Clutching my purse tightly, I rode the hot, crowded pickpocket bus into the city and hopped off when this monstrosity came into view:

The Palace of Culture and Science

Ha, such a Soviet communist name. But in all seriousness, it’s one of the worst things I have ever seen. Stalin “gave” it to Poland as a “gift” during his reign. It’s like giving someone a really expensive but ugly shirt embroidered with “I suck but the person who gave me this shirt is awesome.” Today, The Palace houses a movie theater and other cultural and scientific things, I’m sure, but when I went in, all I could find was the movie theater, not even a bathroom. The whole time I was in the city I felt like this thing was looking over my shoulder, watching my every move. I don’t usually have strong architectural opinions but man, what an eyesore. I feel bad for people who have to see it everyday.

I just really hate it

I walked around Warsaw in a daze, dwarfed beneath ominously huge buildings. The streets were dingy and some as wide as our freeways. Four lanes each way doesn’t do much for pedestrian friendliness. I wanted to walk to Old Town Warsaw, the market square that was destroyed by the Germans during WWII and rebuilt afterwards to look really old again. But I didn’t make it. The map made it seem close but I failed to take Soviet city block length into consideration. It’s like they were giants or something.
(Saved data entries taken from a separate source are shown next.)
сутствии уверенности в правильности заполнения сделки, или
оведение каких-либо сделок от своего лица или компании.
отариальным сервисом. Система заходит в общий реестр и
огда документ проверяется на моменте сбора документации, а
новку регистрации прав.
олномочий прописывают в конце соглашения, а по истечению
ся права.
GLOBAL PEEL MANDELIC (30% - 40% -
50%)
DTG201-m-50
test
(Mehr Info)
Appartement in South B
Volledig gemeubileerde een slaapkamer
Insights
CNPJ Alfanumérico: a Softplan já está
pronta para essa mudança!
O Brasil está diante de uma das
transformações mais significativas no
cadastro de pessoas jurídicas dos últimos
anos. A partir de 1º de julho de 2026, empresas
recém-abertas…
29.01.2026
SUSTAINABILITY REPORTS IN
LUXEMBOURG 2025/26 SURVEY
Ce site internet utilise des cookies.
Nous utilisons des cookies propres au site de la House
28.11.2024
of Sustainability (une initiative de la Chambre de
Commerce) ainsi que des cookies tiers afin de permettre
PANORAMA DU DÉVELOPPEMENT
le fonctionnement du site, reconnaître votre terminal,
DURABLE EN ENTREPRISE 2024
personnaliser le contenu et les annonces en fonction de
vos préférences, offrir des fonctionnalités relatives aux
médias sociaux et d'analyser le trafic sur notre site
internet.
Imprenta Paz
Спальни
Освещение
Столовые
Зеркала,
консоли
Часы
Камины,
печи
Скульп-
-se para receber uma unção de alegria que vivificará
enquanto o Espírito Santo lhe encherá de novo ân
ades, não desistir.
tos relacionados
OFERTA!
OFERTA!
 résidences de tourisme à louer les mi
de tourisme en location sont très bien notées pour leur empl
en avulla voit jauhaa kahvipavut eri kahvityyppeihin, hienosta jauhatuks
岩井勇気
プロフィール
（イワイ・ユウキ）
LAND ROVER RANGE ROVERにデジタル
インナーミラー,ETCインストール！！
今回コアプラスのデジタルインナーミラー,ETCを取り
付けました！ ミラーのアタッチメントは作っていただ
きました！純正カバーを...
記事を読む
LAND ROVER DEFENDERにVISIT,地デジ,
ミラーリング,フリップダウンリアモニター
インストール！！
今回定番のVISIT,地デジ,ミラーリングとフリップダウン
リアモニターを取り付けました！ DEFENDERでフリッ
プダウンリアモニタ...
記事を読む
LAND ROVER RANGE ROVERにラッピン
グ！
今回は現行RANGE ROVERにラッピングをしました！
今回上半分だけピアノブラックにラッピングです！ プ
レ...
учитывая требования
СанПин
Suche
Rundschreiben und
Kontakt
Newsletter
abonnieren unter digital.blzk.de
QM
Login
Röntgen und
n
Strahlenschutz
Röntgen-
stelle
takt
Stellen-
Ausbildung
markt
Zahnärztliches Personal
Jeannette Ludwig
Maybe it was the sleep deprivation, or my natural distrust of “Eastern Europe,” but Warsaw was not nice. It struck me as anonymous and sad. I know I’m being unfair in judging a city based on a short visit, but that’s my story. It’s possible I could change my mind if I visit again, but I don’t see that happening any time soon. If you have something good to say about Warsaw, please, let me know. I shouldn’t beat up on it too much, though. For a city that’s seen that much destruction and foreign occupation, the fact it exists today is a triumph, I suppose. Still, I cannot tell you how glad I was to get out of there. 

1 comment:

dlilleness said...

Don't sugarcoat it, tell us how you really feel.